Arby’s documentation

Arby's logo PyPI version Build Status Python version Curso doctoral FAMAF: Diseño de software para cómputo científico

Arby is a fully data-driven Python module to construct surrogate models, reduced bases and empirical interpolants from training data.

This module implements a type of Reduced Order Modeling technique for reducing the computational complexity of mathematical models in numerical simulations.

Installation

To install the latest stable version of Arby from PyPI:

$ pip install arby

To install the developer version (may be unstable):

$ git clone https://github.com/aaronuv/arby.git
$ cd arby
$ pip install .

Tutorial

Simple pendulum: build a surrogate model

In this tutorial we build a surrogate model for the damped simple pendulum using Arby. The physical setting is shown below.

a0b8ab18db544a1cb5b971a5894e1722

This system can be described by the ordinary differential equation (ODE)

\[ \begin{align}\begin{aligned} \ddot{\theta} = -b\dot{\theta} - \frac{g}{l} \sin{\theta}\\where :math:`g, l` denote the gravity strenght and the pendulum longitude, respectively. The parameter :math:`b` is the damping factor.\end{aligned}\end{align} \]

We can decompose the 2nd order ODE above in two 1st order ODEs as

\begin{align} \dot{\theta} &= \omega \\ \dot{\omega} &= -b \omega - \lambda \sin{\theta} \end{align}

Solving the pendulum equations

First we import some Python packages for handling and visualizing data.

[2]:
import numpy as np
[4]:
import matplotlib.pyplot as plt

Also we need an ODE solver.

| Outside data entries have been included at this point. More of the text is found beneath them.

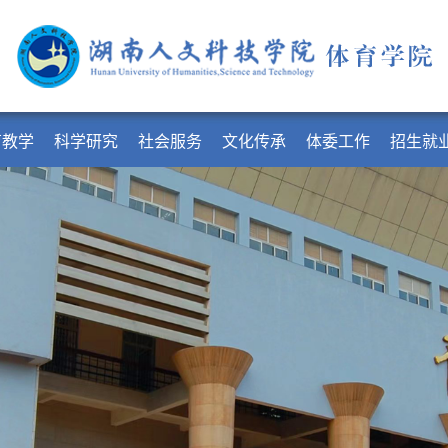
育教学
科学研究
社会服务
文化传承
体委工作
招生就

We use a module from the SciPy Python package.

[5]:
from scipy.integrate import odeint

Let’s define the ODE system and initial conditions

[6]:
def pend(y, t, b, λ):
    θ, ω = y
    dydt = [ω, -b*ω - λ*np.sin(θ)]

    return dydt
[7]:
# set friction strength
b = 0.2
# set initial conditions
y0 = [np.pi/2, 0.]
[8]:
# set a time discretization
times = np.linspace(0,50,1001)
[9]:
# plot a simple solution
λ = 1.
sol = odeint(pend,y0, times, (b,λ))
[10]:
plt.figure(figsize=(10,4))
plt.plot(times, sol[:,0], label=f'Example solution at $\lambda$={λ}', lw=1.8)
plt.xlabel('t')
plt.legend()
[10]:
<matplotlib.legend.Legend at 0x7f23dfcfad90>
_images/pendulum_16_1.png

Building the surrogate

Import the Arby main class for building surrogates

[11]:
from arby import ReducedOrderModel as ROM

and define a discretization of the parametric domain. We chose the domain for \(\lambda\) as \([1, 5]\).

[15]:
param = np.linspace(1,5,101)

The next step is to build a training set.

[16]:
training = []
for λ in param:
    sol = odeint(pend,y0, times, (b,λ))
    training.append(sol[:,0])

So far we have the main ingredients to buil a surrogate for the pendulum. For this, create a pendulum model as a ROM object

[17]:
pendulum = ROM(training, times, param, greedy_tol=1e-14, poly_deg=5)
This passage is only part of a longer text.